A couple of qualifiers:
- A billion-dollar goal can be reached using either strategy. High growth does not give you a better chance at reaching your billion-dollar goal, just a shorter, riskier timeline.
- Some business ideas require a large amount of startup capital just to exist. Spiffy (mobile vehicle care and maintenance, my former day job) is such an example, where the vans and the equipment and the software development required a massive initial outlay before the first vehicle could be serviced. Those are exceptions that will almost always require VC investment.
Steady growth is the strategy of using the cash you have on hand to achieve your next milestone with room to operate at the new level while also chasing the next new level.
A simple way to think about this is that using a steady-growth strategy, it may take months to hire your next employee, while using a high-growth strategy and raising a seed round allows you to bring on 10 people immediately.
However, in steady growth, that next employee only has to add enough revenue to get you to the next next employee, plus a little more. In high growth, those 10 initial employees have to get you to the revenue that will prove a valuation that will allow for a larger raise that will let you hire 20 more people. Rinse and repeat.
Again, not saying one is right or one is wrong, but they are indeed different and require different styles of execution.
Why Founders Should Consider Steady Growth
As recently as five years ago, I’d advise most startups to give high growth a shot, but only if they see a clear path to their next-growth level, as well as a less-clear path to a few levels after that, and following a high-growth strategy, raising money and going for what you believe to be the achievable billion-dollar business is the best path forward.
But like I said earlier, those lines have blurred dramatically over the last five years.
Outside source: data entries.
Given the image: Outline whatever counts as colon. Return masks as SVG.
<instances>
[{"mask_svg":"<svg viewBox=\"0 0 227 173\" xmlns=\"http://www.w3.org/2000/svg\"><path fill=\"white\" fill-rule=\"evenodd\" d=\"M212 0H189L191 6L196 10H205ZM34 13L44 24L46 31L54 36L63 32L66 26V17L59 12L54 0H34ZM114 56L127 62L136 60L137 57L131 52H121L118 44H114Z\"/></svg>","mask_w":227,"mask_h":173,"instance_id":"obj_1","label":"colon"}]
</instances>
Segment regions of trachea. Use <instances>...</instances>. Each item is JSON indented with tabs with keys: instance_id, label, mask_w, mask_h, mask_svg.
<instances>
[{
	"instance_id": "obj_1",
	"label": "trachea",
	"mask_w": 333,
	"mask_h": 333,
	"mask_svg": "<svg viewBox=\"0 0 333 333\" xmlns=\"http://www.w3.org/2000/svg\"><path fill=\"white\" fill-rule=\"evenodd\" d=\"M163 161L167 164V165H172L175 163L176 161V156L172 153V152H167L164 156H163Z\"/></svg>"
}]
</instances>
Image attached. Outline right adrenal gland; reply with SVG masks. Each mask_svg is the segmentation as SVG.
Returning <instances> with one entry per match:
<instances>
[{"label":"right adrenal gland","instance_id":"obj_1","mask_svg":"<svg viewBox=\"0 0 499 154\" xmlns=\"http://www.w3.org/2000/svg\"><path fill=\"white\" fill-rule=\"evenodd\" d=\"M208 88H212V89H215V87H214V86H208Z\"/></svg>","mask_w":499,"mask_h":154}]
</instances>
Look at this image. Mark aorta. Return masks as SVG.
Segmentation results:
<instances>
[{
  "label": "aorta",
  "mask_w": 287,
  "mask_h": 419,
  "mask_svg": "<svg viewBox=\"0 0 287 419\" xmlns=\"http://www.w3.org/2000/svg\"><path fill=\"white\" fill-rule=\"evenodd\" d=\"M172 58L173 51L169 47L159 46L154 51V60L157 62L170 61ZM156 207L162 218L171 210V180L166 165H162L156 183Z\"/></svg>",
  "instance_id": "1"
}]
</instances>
It’s become a decision less about the need for capital, and more about how much capital is needed and when.
Most startups don’t need the latest generational wave of foundational technology to get themselves to a respectable level of success.
One of the things my colleagues and I keep talking about is the fact that with all this investor attention going into AI — the supposed next generational wave of technology advancement — a lot of business models and even business tools are being overlooked.
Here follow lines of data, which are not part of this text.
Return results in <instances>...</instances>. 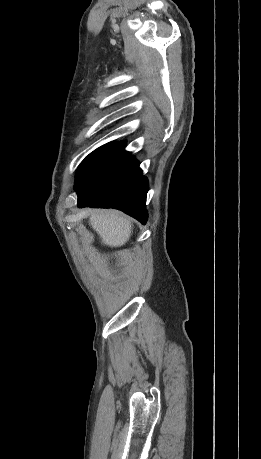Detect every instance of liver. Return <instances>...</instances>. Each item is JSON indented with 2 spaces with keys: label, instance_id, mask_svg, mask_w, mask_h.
Masks as SVG:
<instances>
[{
  "label": "liver",
  "instance_id": "6515ba94",
  "mask_svg": "<svg viewBox=\"0 0 261 459\" xmlns=\"http://www.w3.org/2000/svg\"><path fill=\"white\" fill-rule=\"evenodd\" d=\"M89 224L100 236L102 243L110 247L123 246L132 233V223L116 211L92 212Z\"/></svg>",
  "mask_w": 261,
  "mask_h": 459
}]
</instances>
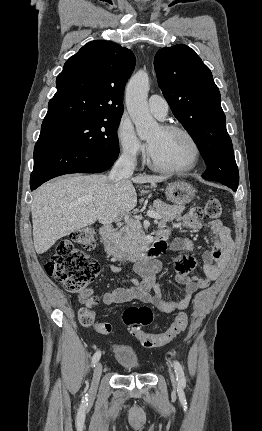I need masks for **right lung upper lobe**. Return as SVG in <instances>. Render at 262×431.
Returning <instances> with one entry per match:
<instances>
[{
	"label": "right lung upper lobe",
	"mask_w": 262,
	"mask_h": 431,
	"mask_svg": "<svg viewBox=\"0 0 262 431\" xmlns=\"http://www.w3.org/2000/svg\"><path fill=\"white\" fill-rule=\"evenodd\" d=\"M134 66L132 51L119 44L87 43L64 64L42 125L122 116L123 91Z\"/></svg>",
	"instance_id": "right-lung-upper-lobe-1"
}]
</instances>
Most startups don’t need the latest generational wave of foundational technology advancement to get themselves to a respectable level of success. There is plenty of old technology that is perfectly viable to suit business cases that are being ignored right now because all the AI investment money is going into building better chatbots and self-driving cars.
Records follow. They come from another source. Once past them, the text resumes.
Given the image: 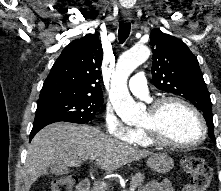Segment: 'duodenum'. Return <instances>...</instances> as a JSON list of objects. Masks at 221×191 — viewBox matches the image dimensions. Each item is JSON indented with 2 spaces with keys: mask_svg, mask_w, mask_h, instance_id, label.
Instances as JSON below:
<instances>
[{
  "mask_svg": "<svg viewBox=\"0 0 221 191\" xmlns=\"http://www.w3.org/2000/svg\"><path fill=\"white\" fill-rule=\"evenodd\" d=\"M91 184V179L89 177H85L78 183L76 191H90Z\"/></svg>",
  "mask_w": 221,
  "mask_h": 191,
  "instance_id": "410a0bca",
  "label": "duodenum"
}]
</instances>
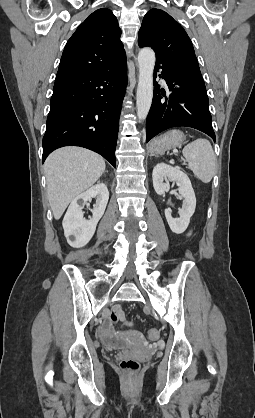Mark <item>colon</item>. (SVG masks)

That means with flashy new AI taking all the oxygen and investor energy out of the room, a lot of high-growth concepts, tools and even business models can be had at a discount. So a small-business-style startup can use these high-growth tools and methods to accomplish a lot of the same results for far less cost — or far less investment needed.
That changes my outlook a bit. I’d still say wait until you're absolutely sure you need the investment, but now I’d say make sure you don’t sit on your hands either. Use the aspects of a high-growth strategy —software, automation, digital marketing tools, remote meetings, all of that stuff — to plot out milestones that are farther apart but don’t need all that outside investment to reach.
At this point in time, I think it’s much easier to take that approach starting from a point of steady-growth strategy than it would be having to deal with all the unwelcome demands of a high-growth strategy plus VC investment.